_Task to complete_
Your reply must consist of the data below, reproduced character for character.

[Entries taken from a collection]

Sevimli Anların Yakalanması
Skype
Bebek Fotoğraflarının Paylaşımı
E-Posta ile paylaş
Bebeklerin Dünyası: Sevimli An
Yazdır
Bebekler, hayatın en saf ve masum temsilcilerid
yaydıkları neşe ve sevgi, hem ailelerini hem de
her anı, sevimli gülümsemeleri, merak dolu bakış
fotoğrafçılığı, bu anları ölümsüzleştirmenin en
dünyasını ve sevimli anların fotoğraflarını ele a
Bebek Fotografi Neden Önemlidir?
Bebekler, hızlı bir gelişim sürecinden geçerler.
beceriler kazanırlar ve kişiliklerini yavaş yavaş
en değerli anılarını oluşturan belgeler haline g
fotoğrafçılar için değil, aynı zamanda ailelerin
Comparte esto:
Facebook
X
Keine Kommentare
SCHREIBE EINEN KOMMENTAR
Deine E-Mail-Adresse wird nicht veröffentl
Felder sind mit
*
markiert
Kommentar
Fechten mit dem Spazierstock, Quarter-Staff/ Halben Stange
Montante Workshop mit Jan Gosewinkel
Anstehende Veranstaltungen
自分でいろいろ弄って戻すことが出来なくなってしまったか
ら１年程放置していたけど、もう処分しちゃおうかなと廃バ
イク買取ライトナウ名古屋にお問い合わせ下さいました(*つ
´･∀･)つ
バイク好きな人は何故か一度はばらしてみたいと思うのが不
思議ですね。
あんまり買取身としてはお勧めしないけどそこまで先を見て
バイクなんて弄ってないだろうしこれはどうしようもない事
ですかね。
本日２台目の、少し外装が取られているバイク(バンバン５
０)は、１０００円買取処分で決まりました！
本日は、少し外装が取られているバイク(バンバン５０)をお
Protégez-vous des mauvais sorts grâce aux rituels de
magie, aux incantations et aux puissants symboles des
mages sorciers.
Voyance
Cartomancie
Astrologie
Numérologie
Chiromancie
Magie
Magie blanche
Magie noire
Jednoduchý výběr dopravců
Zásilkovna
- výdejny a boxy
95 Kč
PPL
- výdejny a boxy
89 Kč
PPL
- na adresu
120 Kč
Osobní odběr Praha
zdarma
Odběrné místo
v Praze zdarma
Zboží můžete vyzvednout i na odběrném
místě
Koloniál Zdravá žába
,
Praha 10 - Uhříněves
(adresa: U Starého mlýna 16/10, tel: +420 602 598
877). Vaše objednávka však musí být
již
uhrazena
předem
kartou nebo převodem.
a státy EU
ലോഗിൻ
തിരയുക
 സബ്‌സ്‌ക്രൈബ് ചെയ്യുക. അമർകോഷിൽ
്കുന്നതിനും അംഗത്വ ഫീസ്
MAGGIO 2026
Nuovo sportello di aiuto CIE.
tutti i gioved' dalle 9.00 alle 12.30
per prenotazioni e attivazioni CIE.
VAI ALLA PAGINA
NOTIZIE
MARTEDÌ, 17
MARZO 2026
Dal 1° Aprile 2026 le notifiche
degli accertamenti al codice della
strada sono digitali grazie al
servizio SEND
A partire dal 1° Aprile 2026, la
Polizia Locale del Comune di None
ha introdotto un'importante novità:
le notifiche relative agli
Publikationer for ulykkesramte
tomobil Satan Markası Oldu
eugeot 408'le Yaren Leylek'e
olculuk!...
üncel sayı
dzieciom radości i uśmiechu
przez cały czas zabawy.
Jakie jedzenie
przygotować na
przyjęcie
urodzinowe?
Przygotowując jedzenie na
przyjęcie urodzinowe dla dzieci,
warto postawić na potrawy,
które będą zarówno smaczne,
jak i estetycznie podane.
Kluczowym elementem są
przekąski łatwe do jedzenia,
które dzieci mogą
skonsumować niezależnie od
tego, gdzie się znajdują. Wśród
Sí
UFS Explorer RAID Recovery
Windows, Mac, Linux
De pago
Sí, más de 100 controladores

_Task output_
Sevimli Anların Yakalanması
Skype
Bebek Fotoğraflarının Paylaşımı
E-Posta ile paylaş
Bebeklerin Dünyası: Sevimli An
Yazdır
Bebekler, hayatın en saf ve masum temsilcilerid
yaydıkları neşe ve sevgi, hem ailelerini hem de
her anı, sevimli gülümsemeleri, merak dolu bakış
fotoğrafçılığı, bu anları ölümsüzleştirmenin en
dünyasını ve sevimli anların fotoğraflarını ele a
Bebek Fotografi Neden Önemlidir?
Bebekler, hızlı bir gelişim sürecinden geçerler.
beceriler kazanırlar ve kişiliklerini yavaş yavaş
en değerli anılarını oluşturan belgeler haline g
fotoğrafçılar için değil, aynı zamanda ailelerin
Comparte esto:
Facebook
X
Keine Kommentare
SCHREIBE EINEN KOMMENTAR
Deine E-Mail-Adresse wird nicht veröffentl
Felder sind mit
*
markiert
Kommentar
Fechten mit dem Spazierstock, Quarter-Staff/ Halben Stange
Montante Workshop mit Jan Gosewinkel
Anstehende Veranstaltungen
自分でいろいろ弄って戻すことが出来なくなってしまったか
ら１年程放置していたけど、もう処分しちゃおうかなと廃バ
イク買取ライトナウ名古屋にお問い合わせ下さいました(*つ
´･∀･)つ
バイク好きな人は何故か一度はばらしてみたいと思うのが不
思議ですね。
あんまり買取身としてはお勧めしないけどそこまで先を見て
バイクなんて弄ってないだろうしこれはどうしようもない事
ですかね。
本日２台目の、少し外装が取られているバイク(バンバン５
０)は、１０００円買取処分で決まりました！
本日は、少し外装が取られているバイク(バンバン５０)をお
Protégez-vous des mauvais sorts grâce aux rituels de
magie, aux incantations et aux puissants symboles des
mages sorciers.
Voyance
Cartomancie
Astrologie
Numérologie
Chiromancie
Magie
Magie blanche
Magie noire
Jednoduchý výběr dopravců
Zásilkovna
- výdejny a boxy
95 Kč
PPL
- výdejny a boxy
89 Kč
PPL
- na adresu
120 Kč
Osobní odběr Praha
zdarma
Odběrné místo
v Praze zdarma
Zboží můžete vyzvednout i na odběrném
místě
Koloniál Zdravá žába
,
Praha 10 - Uhříněves
(adresa: U Starého mlýna 16/10, tel: +420 602 598
877). Vaše objednávka však musí být
již
uhrazena
předem
kartou nebo převodem.
a státy EU
ലോഗിൻ
തിരയുക
 സബ്‌സ്‌ക്രൈബ് ചെയ്യുക. അമർകോഷിൽ
്കുന്നതിനും അംഗത്വ ഫീസ്
MAGGIO 2026
Nuovo sportello di aiuto CIE.
tutti i gioved' dalle 9.00 alle 12.30
per prenotazioni e attivazioni CIE.
VAI ALLA PAGINA
NOTIZIE
MARTEDÌ, 17
MARZO 2026
Dal 1° Aprile 2026 le notifiche
degli accertamenti al codice della
strada sono digitali grazie al
servizio SEND
A partire dal 1° Aprile 2026, la
Polizia Locale del Comune di None
ha introdotto un'importante novità:
le notifiche relative agli
Publikationer for ulykkesramte
tomobil Satan Markası Oldu
eugeot 408'le Yaren Leylek'e
olculuk!...
üncel sayı
dzieciom radości i uśmiechu
przez cały czas zabawy.
Jakie jedzenie
przygotować na
przyjęcie
urodzinowe?
Przygotowując jedzenie na
przyjęcie urodzinowe dla dzieci,
warto postawić na potrawy,
które będą zarówno smaczne,
jak i estetycznie podane.
Kluczowym elementem są
przekąski łatwe do jedzenia,
które dzieci mogą
skonsumować niezależnie od
tego, gdzie się znajdują. Wśród
Sí
UFS Explorer RAID Recovery
Windows, Mac, Linux
De pago
Sí, más de 100 controladores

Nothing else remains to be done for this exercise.